Economy and Society. Kim Young-Mi (2009)

This study utilizes the relative distribution method developed by Hancock and Morris (1998), and analyzes the process of closing gender wage gap in Korea using “Basic Survey on Wage Structure”, 1982~2004. The gender wage gap in Korea gradually decreased even in the midst of the dramatic increase of wage inequality since the financial crisis in 1997. The analysis of relative distribution between men and women shows that it was the reduction of gender gap in the lowest wage group that has contributed the most to closing gender gap after the financial crisis. Polarization of male wage distribution resulted in the increase of low-wage workers seems to be the main force behind the closing gender wage gap. On the other hand, the analysis of relative distributions by occupational groups reveals that the wage distributions of men and women are converging in lower nonmanual and manual occupations, while diverging in professionals. The gender wage inequality has been rather strengthened at the top since the financial crisis.

 

Complexity of Gender Inequality in the Segmented Labor Market – Differences in Gender Disadvantage between Regular and Non-regular Sectors

Economy and Society. Kim Young-Mi (2015)

The purpose of this study is to examine distinctive patterns of gender inequality in the primary and secondary labor market in Korea. Previous studies analyzing multiple disadvantages in the labor market tend to focus on comparing the amount of gender wage gap between groups, however their equating the gender gap with discrimination often results in a misleading conclusion underestimating the severe discrimination that women in minority position experience. Using wage gap decomposition method, this study analyzes the gender wage gap among regular workers and non-regular workers separately.

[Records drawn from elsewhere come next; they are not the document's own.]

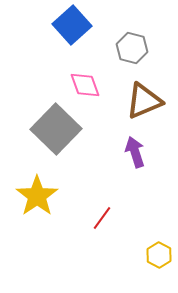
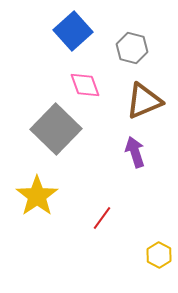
blue square: moved 1 px right, 6 px down
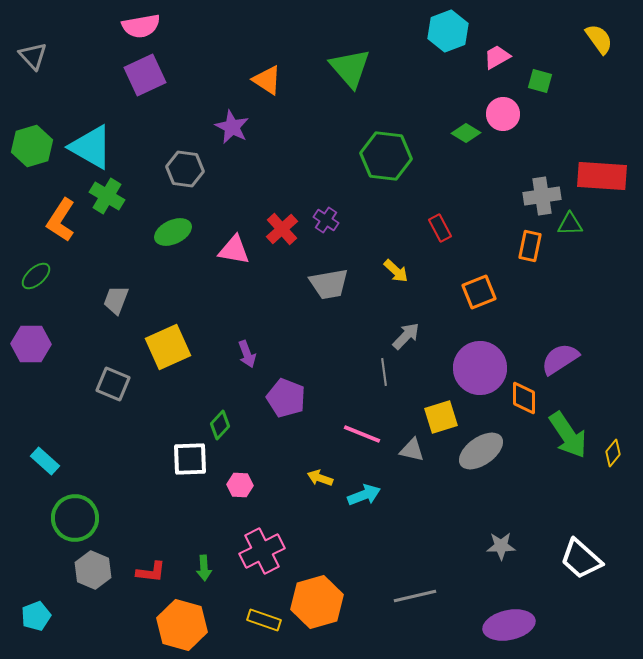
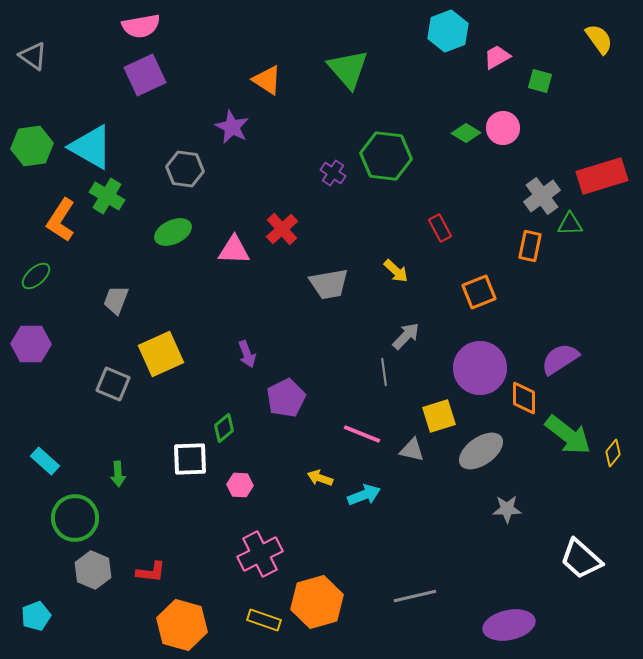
gray triangle at (33, 56): rotated 12 degrees counterclockwise
green triangle at (350, 68): moved 2 px left, 1 px down
pink circle at (503, 114): moved 14 px down
green hexagon at (32, 146): rotated 9 degrees clockwise
red rectangle at (602, 176): rotated 21 degrees counterclockwise
gray cross at (542, 196): rotated 27 degrees counterclockwise
purple cross at (326, 220): moved 7 px right, 47 px up
pink triangle at (234, 250): rotated 8 degrees counterclockwise
yellow square at (168, 347): moved 7 px left, 7 px down
purple pentagon at (286, 398): rotated 24 degrees clockwise
yellow square at (441, 417): moved 2 px left, 1 px up
green diamond at (220, 425): moved 4 px right, 3 px down; rotated 8 degrees clockwise
green arrow at (568, 435): rotated 18 degrees counterclockwise
gray star at (501, 546): moved 6 px right, 37 px up
pink cross at (262, 551): moved 2 px left, 3 px down
green arrow at (204, 568): moved 86 px left, 94 px up
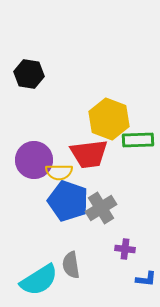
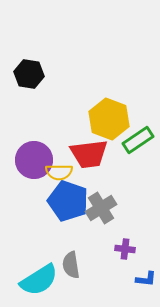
green rectangle: rotated 32 degrees counterclockwise
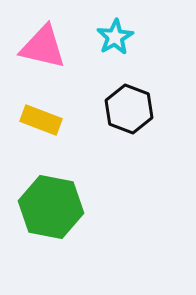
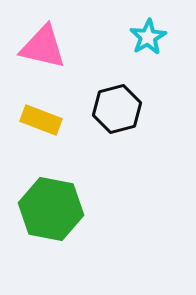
cyan star: moved 33 px right
black hexagon: moved 12 px left; rotated 24 degrees clockwise
green hexagon: moved 2 px down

The result shows that the size of the gender wage gap is greater in the regular sector, but the sizable amount of the gap can be explained by the compositional difference between male and female workers. On the other hand, among non-regular workers, the gender wage gap is relatively small but most of the gap turns out to be caused by the within-job wage discrimination against women. Such divergent pattern of gender inequality between regular and non-regular workers shows a variation by firm size, and the pattern of ‘larger gap-smaller discrimination’ seems to be most prevalent among the regular workforce in large firms (>300 workers). The result shows how the segmented labor market provides a structural condition to create the complexity of gender inequality, in which women experience different forms of disadvantage depending on their locations in the labor market.